:: Activity ::
The lines of the records that include "Туркменистан" should all be copied.

________________________

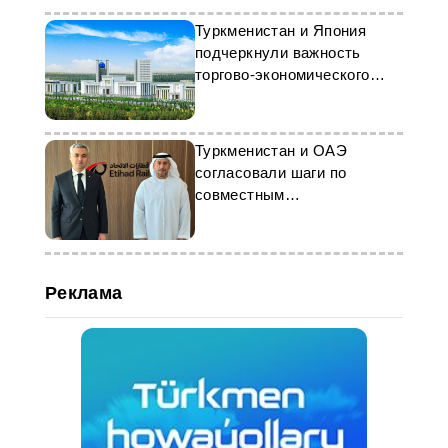
Туркменистан и Япония
подчеркнули важность
торгово-экономического
партнерства
Туркменистан и ОАЭ
согласовали шаги по
совместным
железнодорожным проектам
Реклама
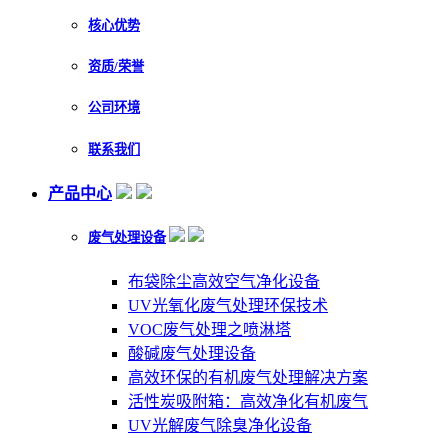
核心优势
资质/荣誉
公司环境
联系我们
产品中心
废气处理设备
布袋除尘高效空气净化设备
UV光氧化废气处理环保技术
VOC废气处理之喷淋塔
酸碱废气处理设备
高效环保的有机废气处理解决方案
活性炭吸附箱：高效净化有机废气
UV光解废气除臭净化设备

________________________

:: Finished task ::
Туркменистан и Япония
Туркменистан и ОАЭ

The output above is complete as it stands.